--- Requirement ---
Every entry, from the first line to the last, should be output exactly.

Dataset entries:
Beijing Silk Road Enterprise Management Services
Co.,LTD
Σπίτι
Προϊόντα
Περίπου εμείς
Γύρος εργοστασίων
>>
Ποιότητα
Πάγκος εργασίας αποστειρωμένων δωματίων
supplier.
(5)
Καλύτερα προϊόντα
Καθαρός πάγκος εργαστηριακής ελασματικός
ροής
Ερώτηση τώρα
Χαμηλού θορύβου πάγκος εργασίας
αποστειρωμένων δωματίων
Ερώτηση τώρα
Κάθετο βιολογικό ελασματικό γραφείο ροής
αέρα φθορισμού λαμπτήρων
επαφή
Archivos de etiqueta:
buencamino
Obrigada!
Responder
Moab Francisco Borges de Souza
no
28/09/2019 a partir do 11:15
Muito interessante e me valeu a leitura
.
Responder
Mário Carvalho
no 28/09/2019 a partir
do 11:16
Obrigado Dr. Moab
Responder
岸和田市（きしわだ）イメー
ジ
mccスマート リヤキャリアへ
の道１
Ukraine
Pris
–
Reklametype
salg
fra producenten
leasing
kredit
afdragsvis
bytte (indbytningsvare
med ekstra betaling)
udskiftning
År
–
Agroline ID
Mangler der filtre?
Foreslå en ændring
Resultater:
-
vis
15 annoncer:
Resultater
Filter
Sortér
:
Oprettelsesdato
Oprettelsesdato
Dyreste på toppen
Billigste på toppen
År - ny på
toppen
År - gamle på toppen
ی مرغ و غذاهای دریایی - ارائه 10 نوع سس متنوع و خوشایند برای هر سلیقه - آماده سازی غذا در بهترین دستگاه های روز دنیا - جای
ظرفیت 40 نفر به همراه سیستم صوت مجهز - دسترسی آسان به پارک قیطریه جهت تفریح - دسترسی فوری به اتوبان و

--- Answer space ---
Beijing Silk Road Enterprise Management Services
Co.,LTD
Σπίτι
Προϊόντα
Περίπου εμείς
Γύρος εργοστασίων
>>
Ποιότητα
Πάγκος εργασίας αποστειρωμένων δωματίων
supplier.
(5)
Καλύτερα προϊόντα
Καθαρός πάγκος εργαστηριακής ελασματικός
ροής
Ερώτηση τώρα
Χαμηλού θορύβου πάγκος εργασίας
αποστειρωμένων δωματίων
Ερώτηση τώρα
Κάθετο βιολογικό ελασματικό γραφείο ροής
αέρα φθορισμού λαμπτήρων
επαφή
Archivos de etiqueta:
buencamino
Obrigada!
Responder
Moab Francisco Borges de Souza
no
28/09/2019 a partir do 11:15
Muito interessante e me valeu a leitura
.
Responder
Mário Carvalho
no 28/09/2019 a partir
do 11:16
Obrigado Dr. Moab
Responder
岸和田市（きしわだ）イメー
ジ
mccスマート リヤキャリアへ
の道１
Ukraine
Pris
–
Reklametype
salg
fra producenten
leasing
kredit
afdragsvis
bytte (indbytningsvare
med ekstra betaling)
udskiftning
År
–
Agroline ID
Mangler der filtre?
Foreslå en ændring
Resultater:
-
vis
15 annoncer:
Resultater
Filter
Sortér
:
Oprettelsesdato
Oprettelsesdato
Dyreste på toppen
Billigste på toppen
År - ny på
toppen
År - gamle på toppen
ی مرغ و غذاهای دریایی - ارائه 10 نوع سس متنوع و خوشایند برای هر سلیقه - آماده سازی غذا در بهترین دستگاه های روز دنیا - جای
ظرفیت 40 نفر به همراه سیستم صوت مجهز - دسترسی آسان به پارک قیطریه جهت تفریح - دسترسی فوری به اتوبان و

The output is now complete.